One only needs to look at the fashion runways, where critical or commercial consensus means little to designers: worldwide blockbusters such as Avatar and beautifully costumed flops such as Marie Antoinette strut equally down the runway, the influence of both films acknowledged in recent campaigns by designers Jean-Paul Gaultier and Marc Jacobs. But pre-'60s, that was rarely the case.

'For a long time and probably still now to some extent, directors did not appreciate fashion,' says Diane Pernet, director of the film festival, A Shaded View on Fashion Film. 'Most were worried that the fashion would take away from the impact of their film. But fashion supports the characters and makes the film that much stronger.'

Would Annie Hall hold up without Diane Keaton's 'Annie Hall look'? North by Northwest without Cary Grant's sleek suit? Or even something as mainstream as The Matrix without its millennial tight leather trench coats and wraparound sunglasses?

Be it instant fashion classics or re-appreciated retro revivals, many films have set off fashion fads. Some of the most major were that of the '60s French New Wave - Jean Seberg's understated ballet-slippers-and-pegged-pants style in Jean-Luc Godard's Breathless in turn led to Andy Warhol, Edie Sedgwick and their ragged band of fashion-forward Factory followers.

Pernet regards Blow-Up, Michelangelo Antonioni's era-defining art-house picture, as being the ultimate fashion-influencing film. And it's not hard to see why: its modish dresses and fashion photographer plot (based on real-life snapper David Bailey) all played a large part in shaping swinging '60s culture.
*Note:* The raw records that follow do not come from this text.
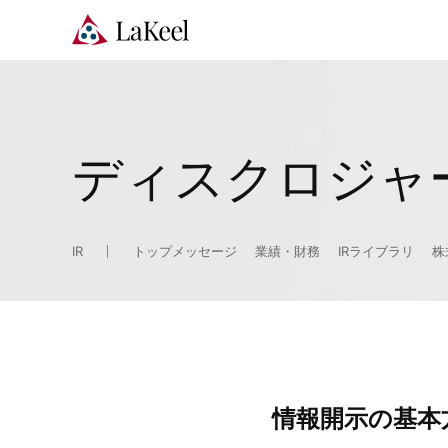
ディスクロジャ
IR
トップメッセージ
業績・財務
IRライブラリ
株
情報開示の基本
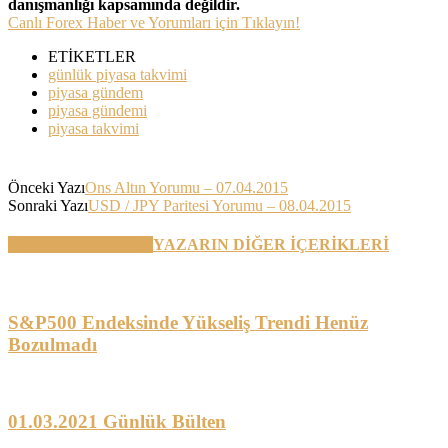
danışmanlığı kapsamında değildir.
Canlı Forex Haber ve Yorumları için Tıklayın!
ETİKETLER
günlük piyasa takvimi
piyasa gündem
piyasa gündemi
piyasa takvimi
Önceki Yazı
Ons Altın Yorumu – 07.04.2015
Sonraki Yazı
USD / JPY Paritesi Yorumu – 08.04.2015
BENZER YAZILAR
YAZARIN DİĞER İÇERİKLERİ
S&P500 Endeksinde Yükseliş Trendi Henüz
Bozulmadı
01.03.2021 Günlük Bülten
Not to mention a cameo by Jane Birkin of Birkin bag fame, whose bizarre scene played an influence on American Apparel's infamous, semi-naked ad campaigns.

These days, it's harder to pare fashion's influence down to a single film - arguably the most influential in recent years have been the works of Wes Anderson, particularly his 2001 film The Royal Tenenbaums. During its initial release, Gwyneth Paltrow's character became an instant style icon for her tattered fur coat and preppy Lacoste tennis dresses, but the recent '60s revival has seen her brother Richie's look come to the forefront - his camel sportscoat, vintage plastic aviators and sleek penny loafers are all requisites for aspiring hipsters.

The big-screen influence on modern casual fashion is made clear by actress and fashion muse Chlo?Sevigny, a proponent of the subtle, utilitarian look and one of the first to take inspiration from Gus Van Sant's Drugstore Cowboy and My Own Private Idaho: 'It's hard to do contemporary and he does it so well in those two films,' she says.

Both films overlap in their subtle sense of style, the two leads in particular (Matt Dillon and River Phoenix) sporting rugged, vintage blends of leather jackets, canvas coats, argyle v-neck's, brightly coloured chinos, and plaid and denim work shirts - all heavy influences on the modern-day, Uniqlo-like casual look.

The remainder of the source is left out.